Après un moment de relâchement, le gouvernement se dit conscient du regain des barrières illégales à travers le pays. Face aux plaintes des usagers de la route, le chef du gouvernement a tenu, le 29 mai à Bangui, une réunion stratégique avec les services déconcentrés pour remédier à ces pratiques tant décriées par la population.
C’est dans un communiqué officiel, lu à la télévision nationale, que le ministre d’État à la Communication et Porte-parole du gouvernement, Evariste Ngamana a livré la teneur de la réunion interministérielle sur les barrières illégales. Pourtant, un comité de lutte contre cette pratique a été institué et placé sous la houlette du Premier ministre depuis plus de trois ans. « Cette rencontre fait suite aux nombreuses alertes enregistrées ces derniers mois concernant la réapparition des barrières illégales sur certains axes routiers du pays, en violation des textes en vigueur et des instructions fermes du gouvernement. Dans le souci d’associer pleinement les citoyens à cette lutte, le gouvernement annonce la mise en service d’un numéro vert destiné à recevoir les plaintes, les dénonciations et les signalements y relatifs » a indiqué Evariste Ngamana, ministre d’Etat à la Communication et Porte-parole du gouvernement.

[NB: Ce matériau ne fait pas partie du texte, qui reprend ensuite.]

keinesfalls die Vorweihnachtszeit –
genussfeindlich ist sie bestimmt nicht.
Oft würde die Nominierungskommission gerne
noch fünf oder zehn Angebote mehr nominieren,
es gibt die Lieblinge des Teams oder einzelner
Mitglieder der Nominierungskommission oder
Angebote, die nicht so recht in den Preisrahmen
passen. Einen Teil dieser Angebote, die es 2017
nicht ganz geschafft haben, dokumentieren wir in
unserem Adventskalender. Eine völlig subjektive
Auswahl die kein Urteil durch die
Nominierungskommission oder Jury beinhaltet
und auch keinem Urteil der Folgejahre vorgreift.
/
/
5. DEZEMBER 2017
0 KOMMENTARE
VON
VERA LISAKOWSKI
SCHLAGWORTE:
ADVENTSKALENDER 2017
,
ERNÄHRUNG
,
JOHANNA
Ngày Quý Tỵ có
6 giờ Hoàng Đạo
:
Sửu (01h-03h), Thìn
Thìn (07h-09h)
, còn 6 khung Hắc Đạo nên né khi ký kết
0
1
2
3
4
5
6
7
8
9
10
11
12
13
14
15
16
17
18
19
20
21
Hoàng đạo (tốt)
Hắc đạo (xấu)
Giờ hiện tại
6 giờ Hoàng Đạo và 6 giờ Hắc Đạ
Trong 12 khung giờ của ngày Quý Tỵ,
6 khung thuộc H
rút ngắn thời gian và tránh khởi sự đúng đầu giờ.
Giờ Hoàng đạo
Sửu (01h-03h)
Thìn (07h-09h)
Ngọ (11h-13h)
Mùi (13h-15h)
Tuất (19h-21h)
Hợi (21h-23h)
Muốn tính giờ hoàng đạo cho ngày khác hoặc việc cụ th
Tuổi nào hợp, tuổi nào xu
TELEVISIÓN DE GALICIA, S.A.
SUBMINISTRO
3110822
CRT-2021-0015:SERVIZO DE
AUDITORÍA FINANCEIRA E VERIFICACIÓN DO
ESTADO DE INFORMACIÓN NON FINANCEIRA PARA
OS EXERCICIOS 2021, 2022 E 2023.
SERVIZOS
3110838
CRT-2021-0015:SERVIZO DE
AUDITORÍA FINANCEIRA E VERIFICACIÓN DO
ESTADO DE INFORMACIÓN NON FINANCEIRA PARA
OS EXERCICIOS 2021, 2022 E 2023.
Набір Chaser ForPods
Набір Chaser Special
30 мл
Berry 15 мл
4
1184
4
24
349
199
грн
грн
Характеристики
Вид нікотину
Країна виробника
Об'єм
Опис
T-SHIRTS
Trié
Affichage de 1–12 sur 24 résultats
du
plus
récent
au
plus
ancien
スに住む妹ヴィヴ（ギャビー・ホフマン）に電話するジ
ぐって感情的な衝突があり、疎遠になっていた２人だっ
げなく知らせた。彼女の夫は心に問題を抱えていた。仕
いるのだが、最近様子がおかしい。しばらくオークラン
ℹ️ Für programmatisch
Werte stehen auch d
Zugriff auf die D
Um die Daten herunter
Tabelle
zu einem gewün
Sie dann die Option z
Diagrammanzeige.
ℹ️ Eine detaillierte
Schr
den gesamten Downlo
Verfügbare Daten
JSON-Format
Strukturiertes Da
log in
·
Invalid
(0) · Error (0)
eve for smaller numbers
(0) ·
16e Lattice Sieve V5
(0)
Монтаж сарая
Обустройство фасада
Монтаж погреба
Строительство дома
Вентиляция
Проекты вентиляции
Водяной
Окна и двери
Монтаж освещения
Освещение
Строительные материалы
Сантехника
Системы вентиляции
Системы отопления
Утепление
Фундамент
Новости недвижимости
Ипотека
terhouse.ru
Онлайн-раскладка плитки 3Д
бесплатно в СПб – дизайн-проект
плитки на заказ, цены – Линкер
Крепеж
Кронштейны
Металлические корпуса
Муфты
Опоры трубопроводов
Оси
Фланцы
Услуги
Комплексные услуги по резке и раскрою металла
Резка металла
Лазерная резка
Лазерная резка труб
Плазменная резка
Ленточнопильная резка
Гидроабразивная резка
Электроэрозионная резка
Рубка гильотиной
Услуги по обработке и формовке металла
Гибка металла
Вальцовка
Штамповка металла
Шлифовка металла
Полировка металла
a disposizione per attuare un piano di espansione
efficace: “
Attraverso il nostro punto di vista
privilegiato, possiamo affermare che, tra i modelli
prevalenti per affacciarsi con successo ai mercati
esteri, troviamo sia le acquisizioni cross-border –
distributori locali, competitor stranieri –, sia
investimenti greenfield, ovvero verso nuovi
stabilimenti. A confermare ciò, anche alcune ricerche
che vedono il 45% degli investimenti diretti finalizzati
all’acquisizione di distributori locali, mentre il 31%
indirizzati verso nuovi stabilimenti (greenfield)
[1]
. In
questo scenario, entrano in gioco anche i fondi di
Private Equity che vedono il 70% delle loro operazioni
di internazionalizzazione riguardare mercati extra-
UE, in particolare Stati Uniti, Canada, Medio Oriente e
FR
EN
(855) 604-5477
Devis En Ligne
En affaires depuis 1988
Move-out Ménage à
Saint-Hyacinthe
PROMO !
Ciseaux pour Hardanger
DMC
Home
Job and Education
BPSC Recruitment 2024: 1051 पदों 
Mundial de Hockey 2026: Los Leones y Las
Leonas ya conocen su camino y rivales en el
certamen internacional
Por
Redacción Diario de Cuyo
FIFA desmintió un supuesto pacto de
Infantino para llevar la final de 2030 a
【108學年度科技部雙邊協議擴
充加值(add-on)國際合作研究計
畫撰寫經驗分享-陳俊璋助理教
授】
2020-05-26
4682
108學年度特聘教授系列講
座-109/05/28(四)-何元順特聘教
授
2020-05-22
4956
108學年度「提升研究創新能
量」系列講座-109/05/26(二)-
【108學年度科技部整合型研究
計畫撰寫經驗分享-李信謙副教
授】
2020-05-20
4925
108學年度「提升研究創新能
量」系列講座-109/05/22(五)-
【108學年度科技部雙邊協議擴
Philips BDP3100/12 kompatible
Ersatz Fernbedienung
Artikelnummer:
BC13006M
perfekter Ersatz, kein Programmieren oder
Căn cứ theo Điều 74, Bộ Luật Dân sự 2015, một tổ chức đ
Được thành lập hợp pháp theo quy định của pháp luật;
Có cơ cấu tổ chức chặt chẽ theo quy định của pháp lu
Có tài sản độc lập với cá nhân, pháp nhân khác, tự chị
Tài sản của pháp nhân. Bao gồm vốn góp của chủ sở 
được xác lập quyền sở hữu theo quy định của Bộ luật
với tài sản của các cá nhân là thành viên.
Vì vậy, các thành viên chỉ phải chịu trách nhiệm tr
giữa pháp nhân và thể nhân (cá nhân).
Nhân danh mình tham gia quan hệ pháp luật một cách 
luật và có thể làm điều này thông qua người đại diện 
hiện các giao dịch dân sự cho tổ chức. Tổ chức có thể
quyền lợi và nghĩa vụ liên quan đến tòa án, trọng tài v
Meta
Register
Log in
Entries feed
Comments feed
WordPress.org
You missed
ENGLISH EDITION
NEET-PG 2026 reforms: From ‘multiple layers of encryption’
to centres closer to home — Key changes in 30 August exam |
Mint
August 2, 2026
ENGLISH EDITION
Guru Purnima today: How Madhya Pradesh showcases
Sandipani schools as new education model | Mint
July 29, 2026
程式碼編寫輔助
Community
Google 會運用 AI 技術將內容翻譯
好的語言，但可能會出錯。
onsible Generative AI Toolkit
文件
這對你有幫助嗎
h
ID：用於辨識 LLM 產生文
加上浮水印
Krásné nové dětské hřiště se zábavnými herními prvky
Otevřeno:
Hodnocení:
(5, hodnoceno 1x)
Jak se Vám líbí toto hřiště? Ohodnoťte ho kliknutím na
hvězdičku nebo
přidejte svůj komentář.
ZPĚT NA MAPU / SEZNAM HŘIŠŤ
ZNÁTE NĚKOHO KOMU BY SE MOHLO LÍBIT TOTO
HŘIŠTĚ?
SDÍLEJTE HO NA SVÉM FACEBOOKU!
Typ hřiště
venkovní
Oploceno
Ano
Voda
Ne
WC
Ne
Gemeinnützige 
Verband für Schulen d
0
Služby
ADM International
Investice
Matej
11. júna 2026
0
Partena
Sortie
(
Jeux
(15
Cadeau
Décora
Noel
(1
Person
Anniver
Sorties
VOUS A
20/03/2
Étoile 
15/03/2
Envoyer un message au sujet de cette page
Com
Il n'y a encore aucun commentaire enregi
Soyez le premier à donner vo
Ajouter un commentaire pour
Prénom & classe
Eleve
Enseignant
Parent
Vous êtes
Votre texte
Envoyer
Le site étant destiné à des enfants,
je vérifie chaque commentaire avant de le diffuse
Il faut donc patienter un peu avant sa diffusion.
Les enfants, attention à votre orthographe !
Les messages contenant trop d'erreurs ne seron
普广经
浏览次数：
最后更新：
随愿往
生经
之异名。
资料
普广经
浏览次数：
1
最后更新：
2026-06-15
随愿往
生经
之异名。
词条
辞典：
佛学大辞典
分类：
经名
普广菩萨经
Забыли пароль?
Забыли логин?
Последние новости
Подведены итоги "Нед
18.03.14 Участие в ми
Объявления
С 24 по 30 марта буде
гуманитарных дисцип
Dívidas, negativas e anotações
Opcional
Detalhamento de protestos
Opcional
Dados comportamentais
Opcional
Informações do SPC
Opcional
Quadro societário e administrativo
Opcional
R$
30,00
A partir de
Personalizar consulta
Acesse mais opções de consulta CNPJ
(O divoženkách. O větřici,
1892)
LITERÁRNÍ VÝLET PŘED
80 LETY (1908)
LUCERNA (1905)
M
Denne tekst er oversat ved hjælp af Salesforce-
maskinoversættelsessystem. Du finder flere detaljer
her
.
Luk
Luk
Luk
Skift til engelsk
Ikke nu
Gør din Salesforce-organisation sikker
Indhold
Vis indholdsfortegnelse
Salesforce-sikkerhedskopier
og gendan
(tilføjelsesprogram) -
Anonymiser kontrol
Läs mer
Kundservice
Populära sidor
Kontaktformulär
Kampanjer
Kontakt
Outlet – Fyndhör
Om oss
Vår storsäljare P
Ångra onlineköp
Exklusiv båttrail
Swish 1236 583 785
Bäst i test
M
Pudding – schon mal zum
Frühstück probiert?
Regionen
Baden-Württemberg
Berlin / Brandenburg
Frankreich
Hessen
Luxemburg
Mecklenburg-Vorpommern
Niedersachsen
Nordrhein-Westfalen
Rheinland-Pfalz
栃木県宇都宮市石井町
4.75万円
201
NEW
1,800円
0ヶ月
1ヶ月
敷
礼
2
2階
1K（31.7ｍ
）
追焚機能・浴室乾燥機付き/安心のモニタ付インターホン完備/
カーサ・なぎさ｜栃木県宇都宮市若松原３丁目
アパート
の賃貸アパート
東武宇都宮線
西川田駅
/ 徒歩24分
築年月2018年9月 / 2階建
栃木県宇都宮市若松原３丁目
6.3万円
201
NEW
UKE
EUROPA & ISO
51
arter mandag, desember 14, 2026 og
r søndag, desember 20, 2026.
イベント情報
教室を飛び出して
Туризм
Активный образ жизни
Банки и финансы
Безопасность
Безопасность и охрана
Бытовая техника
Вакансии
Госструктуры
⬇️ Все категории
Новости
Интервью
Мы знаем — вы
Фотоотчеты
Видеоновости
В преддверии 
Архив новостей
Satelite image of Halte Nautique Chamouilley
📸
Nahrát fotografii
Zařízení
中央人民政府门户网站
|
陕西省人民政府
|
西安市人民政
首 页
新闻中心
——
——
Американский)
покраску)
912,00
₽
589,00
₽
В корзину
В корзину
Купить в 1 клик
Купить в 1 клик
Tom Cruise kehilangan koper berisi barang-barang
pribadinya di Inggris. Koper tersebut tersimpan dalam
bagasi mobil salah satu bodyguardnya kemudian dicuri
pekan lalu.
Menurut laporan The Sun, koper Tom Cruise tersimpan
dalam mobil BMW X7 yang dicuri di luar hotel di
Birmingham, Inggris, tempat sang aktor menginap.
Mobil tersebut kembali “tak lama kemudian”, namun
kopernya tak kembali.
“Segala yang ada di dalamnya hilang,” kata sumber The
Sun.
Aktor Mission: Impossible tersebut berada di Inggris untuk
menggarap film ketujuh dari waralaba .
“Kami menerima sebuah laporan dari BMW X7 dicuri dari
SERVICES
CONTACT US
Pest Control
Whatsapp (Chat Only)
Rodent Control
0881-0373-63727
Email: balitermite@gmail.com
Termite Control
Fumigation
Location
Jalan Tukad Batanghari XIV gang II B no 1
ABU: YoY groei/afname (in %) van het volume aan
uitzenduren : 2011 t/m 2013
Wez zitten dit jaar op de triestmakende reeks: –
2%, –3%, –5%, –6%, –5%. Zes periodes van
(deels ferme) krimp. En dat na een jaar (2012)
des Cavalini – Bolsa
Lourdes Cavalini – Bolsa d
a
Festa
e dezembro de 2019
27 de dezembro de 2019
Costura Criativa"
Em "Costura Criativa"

Si cette pratique est loin de connaître une fin, des informations rapportées à Radio Ndeke Luka par des victimes, indiquent que les auteurs de ces actes sont bien identifiés, ainsi que les lieux de leurs forfaits. Pour ce faire, le gouvernement appelle la population à collaborer.
« Faire preuve de vigilance »
« Le gouvernement invite l’ensemble des citoyens à faire preuve de vigilance et à collaborer activement avec les autorités afin de mettre définitivement un terme à ces pratiques qui nuisent aux intérêts de la nation », a appelé le porte-parole du gouvernement.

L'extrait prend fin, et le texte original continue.